- _What the task requires_
In the data below, find the lines containing "Silver" and say how many there are, nothing more.

(Records contained in a dataset)
______
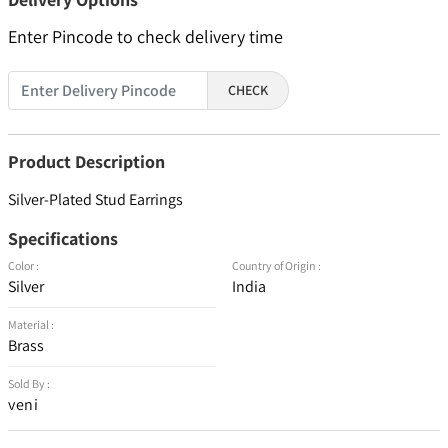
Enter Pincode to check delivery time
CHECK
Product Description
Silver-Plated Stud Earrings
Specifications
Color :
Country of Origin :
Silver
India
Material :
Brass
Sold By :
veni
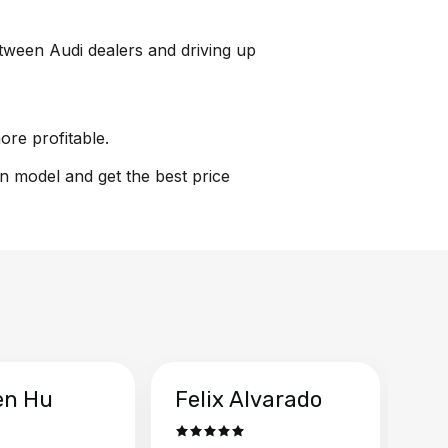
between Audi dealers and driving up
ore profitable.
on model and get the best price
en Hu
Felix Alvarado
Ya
______
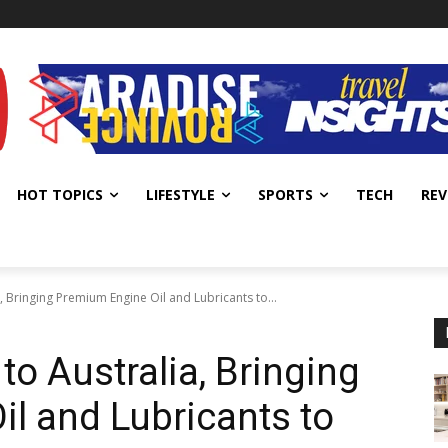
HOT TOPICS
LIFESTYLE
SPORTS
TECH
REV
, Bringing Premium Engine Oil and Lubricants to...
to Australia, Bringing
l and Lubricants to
______
- _Your response_
2